Braised brisket is a super easy dish that yields huge results. I’ve made lots of roasts in my day, but for some reason, the brisket I made last night was the best roast I’ve ever made. The reason is simple: it was the quality of beef and a fuss-free recipe. The beef was Piedmontese, a grass-fed Italian breed raised by Peony Farms in central Alberta and processed nearby by Messinger Meats.
You can find it at the Italian Centre Shops in Edmonton and Calgary.
I just received word yesterday that the ICS is delivering groceries in Edmonton (and surrounding area), so give them a call. You can have that brisket delivered right to your doorstep.

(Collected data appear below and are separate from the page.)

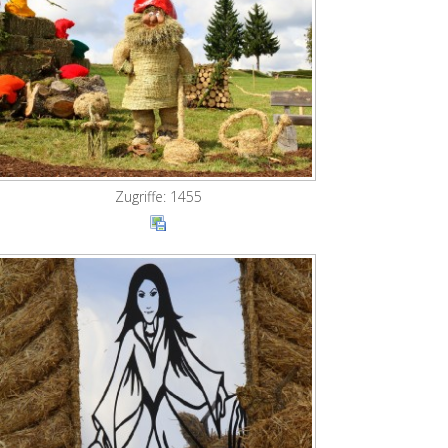
Zugriffe: 1455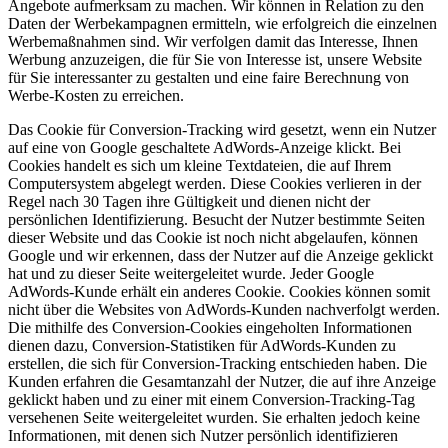
Angebote aufmerksam zu machen. Wir können in Relation zu den
Daten der Werbekampagnen ermitteln, wie erfolgreich die einzelnen
Werbemaßnahmen sind. Wir verfolgen damit das Interesse, Ihnen
Werbung anzuzeigen, die für Sie von Interesse ist, unsere Website
für Sie interessanter zu gestalten und eine faire Berechnung von
Werbe-Kosten zu erreichen.
Das Cookie für Conversion-Tracking wird gesetzt, wenn ein Nutzer
auf eine von Google geschaltete AdWords-Anzeige klickt. Bei
Cookies handelt es sich um kleine Textdateien, die auf Ihrem
Computersystem abgelegt werden. Diese Cookies verlieren in der
Regel nach 30 Tagen ihre Gültigkeit und dienen nicht der
persönlichen Identifizierung. Besucht der Nutzer bestimmte Seiten
dieser Website und das Cookie ist noch nicht abgelaufen, können
Google und wir erkennen, dass der Nutzer auf die Anzeige geklickt
hat und zu dieser Seite weitergeleitet wurde. Jeder Google
AdWords-Kunde erhält ein anderes Cookie. Cookies können somit
nicht über die Websites von AdWords-Kunden nachverfolgt werden.
Die mithilfe des Conversion-Cookies eingeholten Informationen
dienen dazu, Conversion-Statistiken für AdWords-Kunden zu
erstellen, die sich für Conversion-Tracking entschieden haben. Die
Kunden erfahren die Gesamtanzahl der Nutzer, die auf ihre Anzeige
geklickt haben und zu einer mit einem Conversion-Tracking-Tag
versehenen Seite weitergeleitet wurden. Sie erhalten jedoch keine
Informationen, mit denen sich Nutzer persönlich identifizieren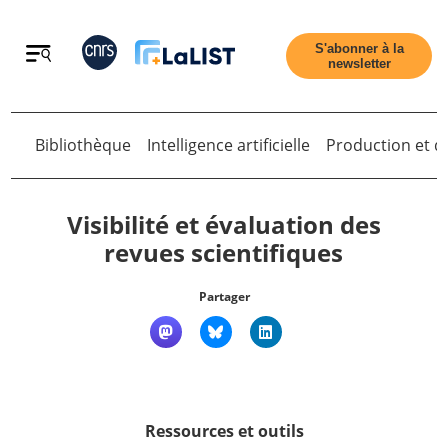
Retour
S'abonner à la
newsletter
Bibliothèque
Intelligence artificielle
Production et di
Retour
Visibilité et évaluation des
revues scientifiques
Accueil
Partager
Tous les articles
Qui sommes nous ?
Ressources et outils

The recipe (below) is courtesy of H-E-B, an American grocery store chain that started in 1905 by Florence Butt who opened a store to support her three children and an ailing husband. As of 2020, there are now 350 stores throughout Texas and Mexico. They have a fascinating history and are often in Glassdoor’s top 10 companies (of over 1,000 employees) to work for in the USA. Texans know good beef, and they definitely know how to cook a brisket. The great thing about this recipe is that a 3 lb roast will take just under four hours from start to finish but most of that time is for the meat to cook and rest. After you season and sear it, you can sit back and watch a movie or lose yourself surfing the ‘net looking for photos of kittens and puppies. (Highly recommended)
The recipe has three steps: season, sear and simmer. That’s it. I had no idea I’d be doing a blogpost, so I didn’t take pictures of the searing part, but it’s as easy as it sounds—in a dutch oven (like a Le Creuset), add oil, heat to just above medium and sear meat on all four sides. Boom.
At 3 lbs, this brisket was pretty small but still, I could’ve fed four people with that. I used home-made beef stock for the liquid in the oven braising method (below) so all in all, it took 15 minutes to season and sear, 3.5 hours to cook and 15 minutes to rest. I served it with creamy dill potatoes.
Okay, off you go: get cooking!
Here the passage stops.